Bangalore: A stitch in time saves nine - two scientists from Bangalore’s Indian Institute of Science have given a new meaning to this old proverb and are working on saving country’s Rs 1000 crore annually.
Scientists Dilip Ahuja and D P Sen Gupta are on a mission to re-invent Indian Standard Time and if have their way, your day will start half an hour earlier.
They have proposed that Indian authorities advance, once and for all, IST from being the time at the 82.5 degree East longitude at Mirzapur in Uttar Pradesh to 90 degree East.
For the geographically challenged, that means they want the government to advance Indian Standard Time by half an hour in relation to Greenwich Mean Time.
So when it's 8 am in Silicon Valley, it will be around 9 pm in India, not 8.30 as it is now. It would also mean an extra half hour of evening daylight but later winter sunrises.

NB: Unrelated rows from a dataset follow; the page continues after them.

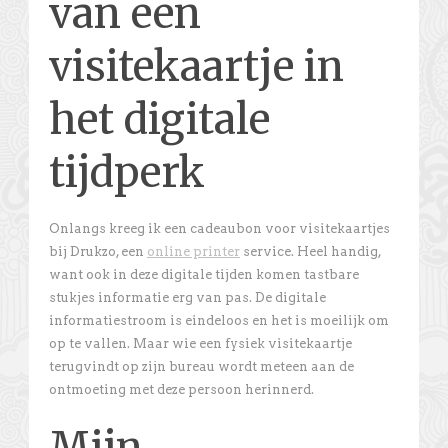
van een
visitekaartje in
het digitale
tijdperk
Onlangs kreeg ik een cadeaubon voor visitekaartjes
bij Drukzo, een
online printer
service. Heel handig,
want ook in deze digitale tijden komen tastbare
stukjes informatie erg van pas. De digitale
informatiestroom is eindeloos en het is moeilijk om
op te vallen. Maar wie een fysiek visitekaartje
terugvindt op zijn bureau wordt meteen aan de
ontmoeting met deze persoon herinnerd.
Mijn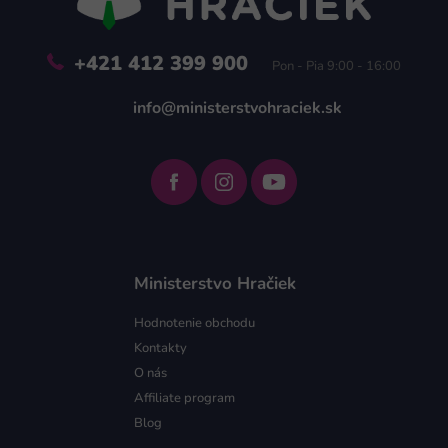
e
+421 412 399 900
Pon - Pia 9:00 - 16:00
info@ministerstvohraciek.sk
Ministerstvo Hračiek
Hodnotenie obchodu
Kontakty
O nás
Affiliate program
Blog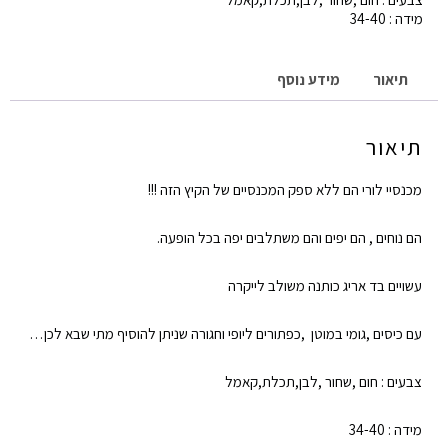
מידה : 34-40
תיאור
מידע נוסף
תיאור
מכנסיי לורי הם ללא ספק המכנסיים של הקיץ הזה !!!
הם נוחים , הם יפים והם משתלבים יפה בכל הופעה.
עשויים בד אריג כותנה משולב לייקרה
עם כיסים ,גומי במוטן ,כפתורים ליופי וחגורה שניתן להוסיף מתי שבא לכן…
צבעים : חום ,שחור ,לבן,תכלת,קאמל
מידה : 34-40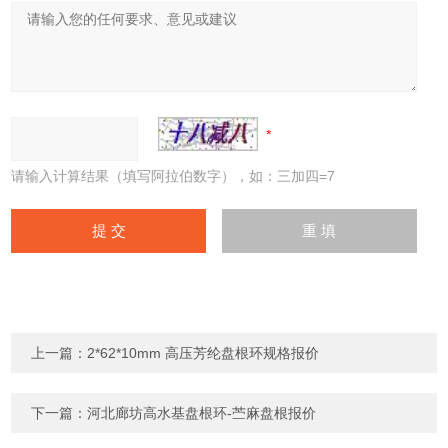
请输入计算结果（填写阿拉伯数字），如：三加四=7
上一篇：
2*62*10mm 高压芳纶盘根环规格报价
下一篇：
河北廊坊高水基盘根环-苎麻盘根报价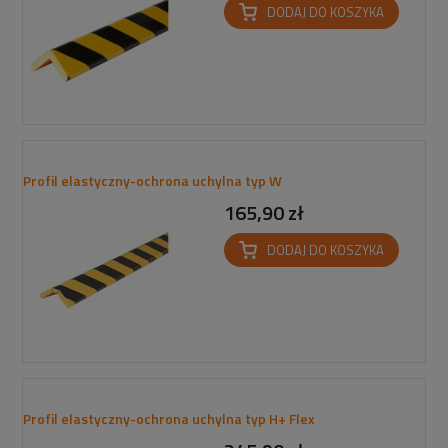
DODAJ DO KOSZYKA
Profil elastyczny-ochrona uchylna typ W
165,90 zł
DODAJ DO KOSZYKA
Profil elastyczny-ochrona uchylna typ H+ Flex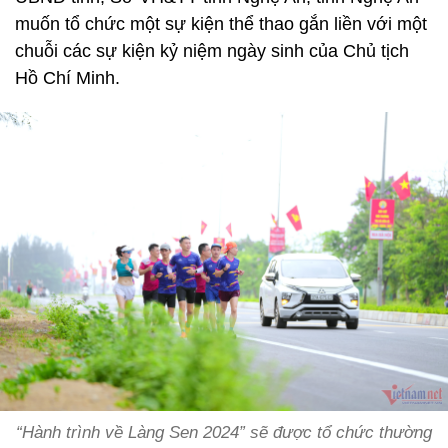
muốn tổ chức một sự kiện thể thao gắn liền với một
chuỗi các sự kiện kỷ niệm ngày sinh của Chủ tịch
Hồ Chí Minh.
“Hành trình về Làng Sen 2024” sẽ được tổ chức thường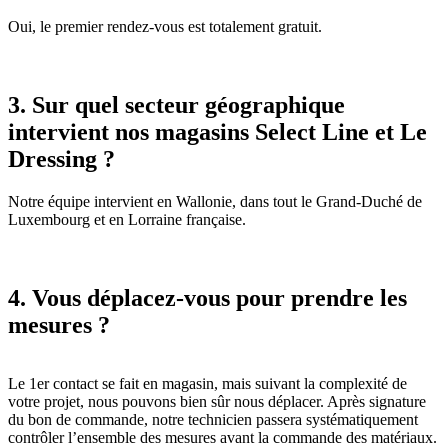
Oui, le premier rendez-vous est totalement gratuit.
3.
Sur quel secteur géographique
intervient nos magasins Select Line et Le
Dressing ?
Notre équipe intervient en Wallonie, dans tout le Grand-Duché de
Luxembourg et en Lorraine française.
4. Vous déplacez-vous pour prendre les
mesures ?
Le 1er contact se fait en magasin, mais suivant la complexité de
votre projet, nous pouvons bien sûr nous déplacer. Après signature
du bon de commande, notre technicien passera systématiquement
contrôler l’ensemble des mesures avant la commande des matériaux.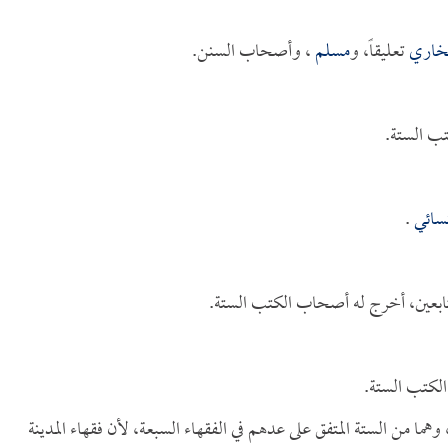
بخاري
تعليقاً، و
مسلم
، وأصحاب السنن.
ب الستة.
نسائي
.
لتابعين، أخرج له أصحاب الكتب الستة.
لكتب الستة.
 وهما من الستة المتفق على عدهم في الفقهاء السبعة، لأن فقهاء المدينة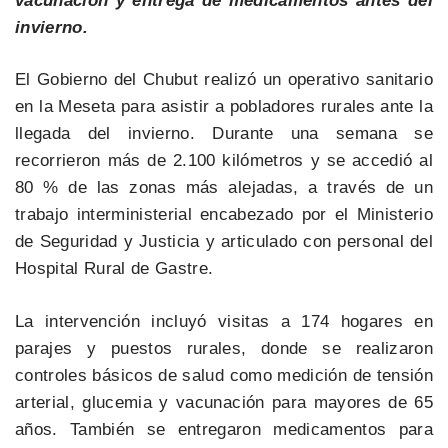
vacunación y entrega de medicamentos antes del
invierno.
El Gobierno del Chubut realizó un operativo sanitario
en la Meseta para asistir a pobladores rurales ante la
llegada del invierno. Durante una semana se
recorrieron más de 2.100 kilómetros y se accedió al
80 % de las zonas más alejadas, a través de un
trabajo interministerial encabezado por el Ministerio
de Seguridad y Justicia y articulado con personal del
Hospital Rural de Gastre.
La intervención incluyó visitas a 174 hogares en
parajes y puestos rurales, donde se realizaron
controles básicos de salud como medición de tensión
arterial, glucemia y vacunación para mayores de 65
años. También se entregaron medicamentos para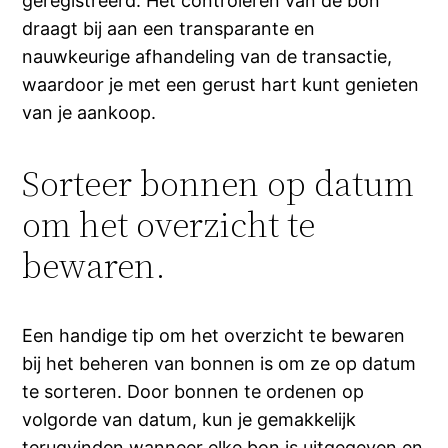
geregistreerd. Het controleren van de bon
draagt bij aan een transparante en
nauwkeurige afhandeling van de transactie,
waardoor je met een gerust hart kunt genieten
van je aankoop.
Sorteer bonnen op datum
om het overzicht te
bewaren.
Een handige tip om het overzicht te bewaren
bij het beheren van bonnen is om ze op datum
te sorteren. Door bonnen te ordenen op
volgorde van datum, kun je gemakkelijk
terugvinden wanneer elke bon is uitgegeven en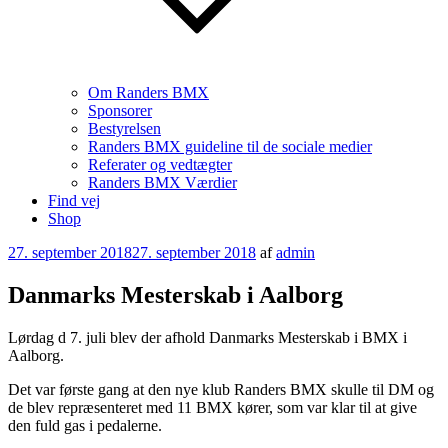
Om Randers BMX
Sponsorer
Bestyrelsen
Randers BMX guideline til de sociale medier
Referater og vedtægter
Randers BMX Værdier
Find vej
Shop
Udgivet
27. september 2018
27. september 2018
af
admin
den
Danmarks Mesterskab i Aalborg
Lørdag d 7. juli blev der afhold Danmarks Mesterskab i BMX i
Aalborg.
Det var første gang at den nye klub Randers BMX skulle til DM og
de blev repræsenteret med 11 BMX kører, som var klar til at give
den fuld gas i pedalerne.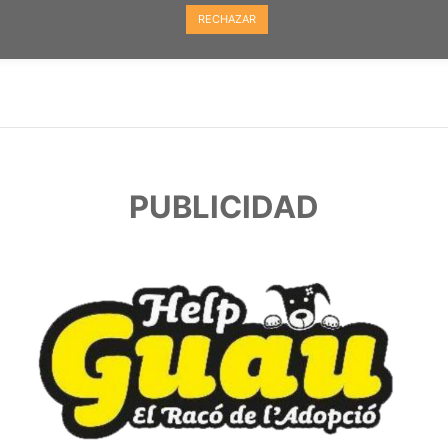
RECHAZAR
PUBLICIDAD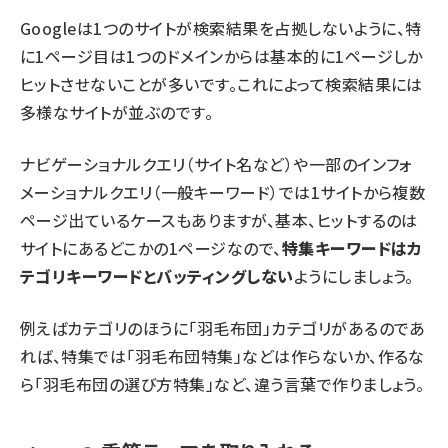
Googleは1つのサイトが検索結果を占拠しないように、特
に1ページ目は1つのドメインからは基本的に1ページしか
ヒットさせないことが多いです。これによって検索結果には
多様なサイトが並ぶのです。
ナビゲーショナルクエリ（サイト名など）や一部のインフォ
メーショナルクエリ（一般キーワード）では1サイトから複数
ページ出ているケースもありますが、基本、ヒットするのは
サイトにあるどこかの1ページなので、
特集キーワードはカ
テゴリキーワードとバッティングしない
ようにしましょう。
例えばカテゴリのほうに「羽毛布団」カテゴリがあるのであ
れば、特集では「羽毛布団特集」などは作らないか、作るな
ら「羽毛布団の選び方特集」など、違う言葉で作りましょう。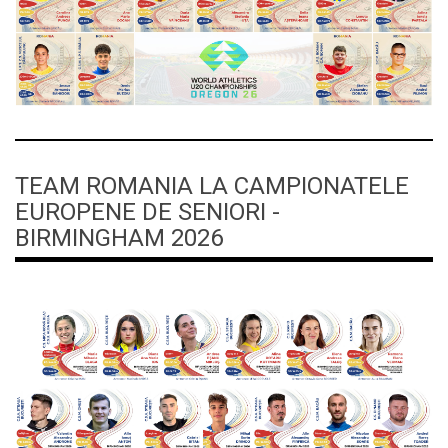
TEAM ROMANIA LA CAMPIONATELE
EUROPENE DE SENIORI -
BIRMINGHAM 2026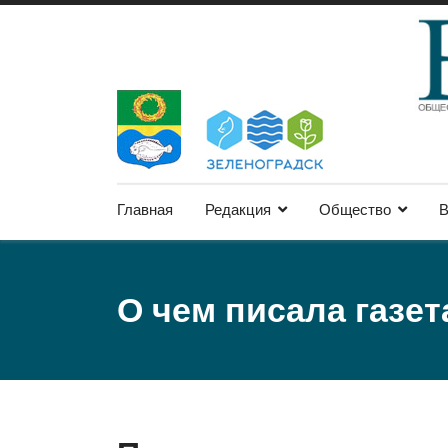
Главная
Редакция
Общество
В
О чем писала газет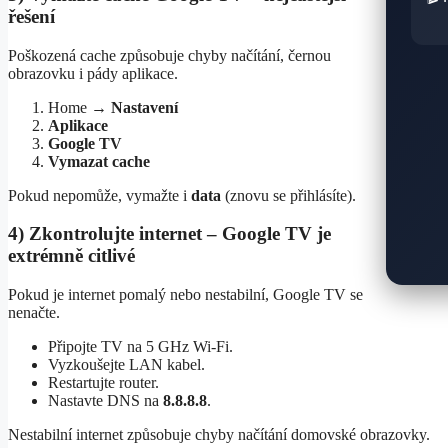
řešení
Poškozená cache způsobuje chyby načítání, černou
obrazovku i pády aplikace.
Home →
Nastavení
Aplikace
Google TV
Vymazat cache
Pokud nepomůže, vymažte i
data
(znovu se přihlásíte).
4) Zkontrolujte internet – Google TV je
extrémně citlivé
Pokud je internet pomalý nebo nestabilní, Google TV se
nenačte.
Připojte TV na 5 GHz Wi‑Fi.
Vyzkoušejte LAN kabel.
Restartujte router.
Nastavte DNS na
8.8.8.8
.
Nestabilní internet způsobuje chyby načítání domovské obrazovky.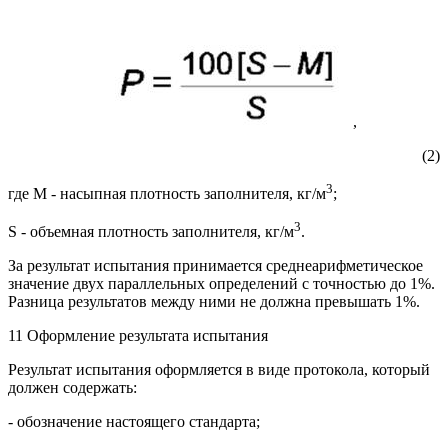
,
(2)
3
где М - насыпная плотность заполнителя, кг/м
;
3
S - объемная плотность заполнителя, кг/м
.
За результат испытания принимается среднеарифметическое
значение двух параллельных определений с точностью до 1%.
Разница результатов между ними не должна превышать 1%.
11 Оформление результата испытания
Результат испытания оформляется в виде протокола, который
должен содержать:
- обозначение настоящего стандарта;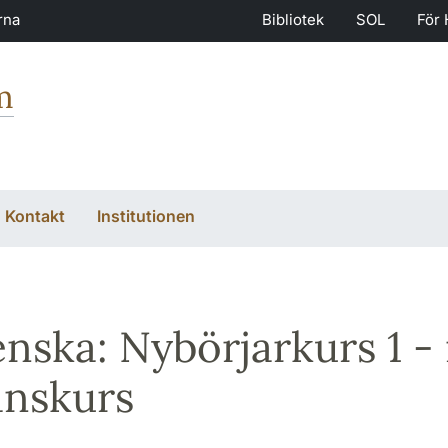
rna
Bibliotek
SOL
För 
m
Kontakt
Institutionen
ienska: Nybörjarkurs 1 
anskurs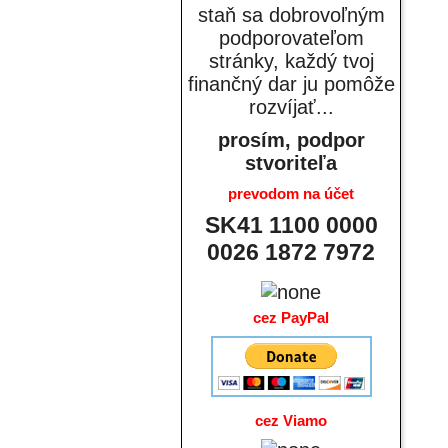
staň sa dobrovoľným
podporovateľom
stránky, každý tvoj
finančný dar ju pomôže
rozvíjať...
prosím, podpor
stvoriteľa
prevodom na účet
SK41 1100 0000
0026 1872 7972
cez PayPal
cez Viamo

The scientists say the proposal which follows the daylight saving time system, will, in effect, make workday end sooner, reducing the electricity used in the evenings.
They say this will lead to energy savings as high as Rs 1,000 crore every year.
But Bangaloreans seem cynical about .
“As a working woman, I don not like this at all, it will disrupt my schedule,” says a housewife. A senior citizen seemed to disagree, “Half-an-hour is not enough, it should be one-and-a-half hours,” he said.
But will the theory stand the test of time? Well, only time will tell.